Biologie

19. Monohybride kruisingen

Gegeven door:
Quirine Hakkaart
Beschrijving Begrippen

Met behulp van deze uitleg kom je alles te weten wat met monohybride kruisingen te maken heeft. Zo bespreken we de uitvoering en berekening van monohybride kruisingen en hebben we het over stambomen. Ook leggen we een aantal basisbegrippen uit. Wil je deze achteraf nog even rustig nalezen? Bekijk dan de begrippenlijst die onder de video geplaatst is. Je kunt na het bekijken van de uitlegvideo testen of je alles goed begrepen hebt door de examenvraag te maken. Ook deze vind je onder de video. Gebruik deze uitleg om te leren voor het examen biologie of voor SE’s.

Allel

Een bepaalde variant van een gen

Chromosomen

Draadvormige structuren in de celkern die de genetische informatie bevatten en bestaan uit DNA en eiwitten

Diploïde

Twee chromosomen sets per kern (cel). Elk stel chromosomen komt van één ouder

DNA

Bevat de erfelijke informatie van een organisme.

Dominant

Wanneer er maar één van de allelen tot uiting komt, is dat allel dominant (bij een heterozygoot organisme)

Fenotype

De waarneembare eigenschappen van een individu

Genotype

De erfelijke informatie in het DNA

Haploïde

Met een enkel stel chromosomen per kern (bijvoorbeeld geslachtscellen)

Heterozygoot

Een organisme is heterozygoot voor een bepaalde eigenschap wanneer deze wordt vertegenwoordigd door twee verschillende allelen

Homozygoot

Een organisme is homozygoot voor een bepaalde eigenschap wanneer deze wordt vertegenwoordigd door twee dezelfde allelen

C1. Van generatie op generatie

C2. Erfelijkheid en evolutie

Monohybride kruisingen hebben te maken met erfelijkheid.

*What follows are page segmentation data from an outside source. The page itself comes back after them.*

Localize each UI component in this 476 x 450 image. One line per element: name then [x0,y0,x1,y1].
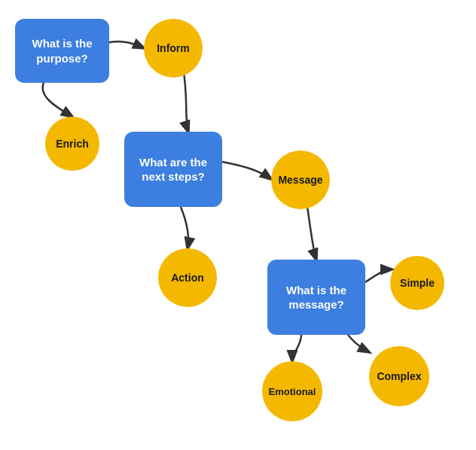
complex-circle: Complex [369,346,429,406]
purpose-box: What is the purpose? [15,19,109,83]
next-steps-box: What are the next steps? [124,132,222,207]
inform-circle: Inform [144,19,203,78]
message-circle: Message [271,151,330,209]
enrich-circle: Enrich [45,117,99,171]
action-circle: Action [158,248,217,307]
diagram: What is the purpose? Enrich Inform What … [0,0,476,450]
simple-circle: Simple [390,256,444,310]
message-box: What is the message? [267,260,365,335]
emotional-circle: Emotional [262,361,322,421]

Hierbij kijk je naar welke versies van een gen, ook wel allelen genoemd, er in een individu aanwezig zijn, en welke van deze allelen tot uiting komen in een individu. Ook kun je met monohybride kruisingen de kans berekenen dat een nakomeling van twee ouders, een bepaalde combinatie van allelen heeft.


Allelen

De cellen in je lichaam bevatten van ieder chromosoom twee versies. Dat betekent dus ook dat er van iedere eigenschap, of ook wel ieder gen, twee versies in een lichaamscel aanwezig zijn. Die versies noem je allelen. Dit kunnen dezelfde allelen zijn, dan noem je iemand homozygoot voor een bepaalde eigenschap. Of het zijn twee verschillende allelen, dan noem je iemand heterozygoot voor een bepaalde eigenschap. De allelen die van ieder gen in je lichaamscellen aanwezig zijn noem je je genotype. Maar, hoe kom je dan van al die genetische informatie naar dat wat je aan de buitenkant van iemands lichaam ziet? Dat wat tot uiting komt in ieders lichaam, noem je het fenotype, en hangt af van welke allelen in de lichaamscellen aanwezig zijn.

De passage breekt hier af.